Essa grande nação fora importantíssima na História europeia. Uma “república monárquica”, uma estrutura política paradoxal, com reis eleitos, que abrangia territórios atualmente pertencentes à Polônia, à Lituânia, à Ucrânia, à Alemanha e à Rússia, a Polônia defendeu as fronteiras orientais da Europa contra o Império Otomano. O rei polaco-lituano João III Sobieski derrotou o Exército otomano na Batalha de Viena (1683), encerrando o cerco à capital austríaca e iniciando o fim de quase 300 anos de avanço turco na Europa Oriental. Sua nobreza (Szlachta) era desproporcionalmente maior do que a existente em outras nações. A ascensão social era algo ordinário, seus membros orgulhavam-se dos elementos democráticos que existiam no processo político da República das Duas Nações (Polônia e Lituânia), além da tolerância religiosa.

A Polônia entrou em decadência no século XVIII, tendo desaparecido como estado-nação, esquartejada e dividida entre prussianos, russos e austríacos. Somente após a Primeira Guerra Mundial a Polônia renasceu como uma república autônoma, tendo de vencer os exércitos soviéticos em 1920 e confirmar seu novo status político internacional. A história desse país manteve sua sina trágica com a invasão russo-alemã em 1939. Sua heroica cavalaria de lanceiros e ulanos foi destroçada pelas divisões blindadas dos inimigos. A elite militar, política, religiosa e universitária conheceu o extermínio durante a ocupação. O massacre da floresta de Katyń (transformado em filme pelo cineasta Andrzej Wajda, que recebeu o Oscar de 2007, como melhor película estrangeira) é considerado uma tragédia nacional e um símbolo da tentativa de aniquilar a Polônia. Apesar da bravura dos oficiais poloneses, a serviço dos Aliados, o país tornou-se um satélite da antiga União Soviética até 1989, quando a oposição liderada por Lech Wałęsa, do sindicato Solidariedade, empolgou o poder e venceu eleições democráticas, com o apoio fundamental do papa polonês João Paulo II. A Polônia hoje é uma democracia, integrante da União Europeia, com moeda própria e um virtuoso processo de crescimento econômico, apesar da crise mundial.

Os vínculos do Brasil com a Polônia são perceptíveis, em larga medida, graças à imigração ocorrida desde meados do século XIX e até o final do século XX. A colônia polonesa é expressiva no estado do Paraná.

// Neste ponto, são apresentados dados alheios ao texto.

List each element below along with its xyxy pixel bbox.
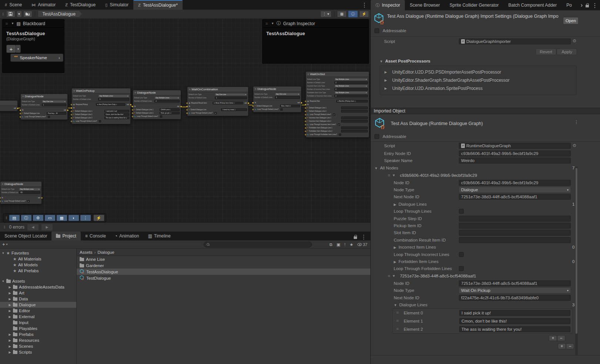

Na década de 1920, ocorreu uma onda migratória de judeus poloneses, que se radicaram em São Paulo. Esse grupo também se dirigiu para o Rio de Janeiro e foi ampliado nas duas décadas seguintes por judeus poloneses, quase todos fugindo da perseguição nazista. Os laços diplomáticos são excelentes e cada vez mais brasileiros se encantam ao descobrir as belezas naturais e históricas dessa antiga nação do Leste Europeu. As dificuldades da língua, no entanto, impedem uma maior aproximação cultural, especialmente no campo jurídico, dada a necessidade do rigor terminológico e da precisão de linguagem nas traduções.

Um campo de investigação muito relevante para se conhecer o Direito polonês encontra-se em seu Direito Civil.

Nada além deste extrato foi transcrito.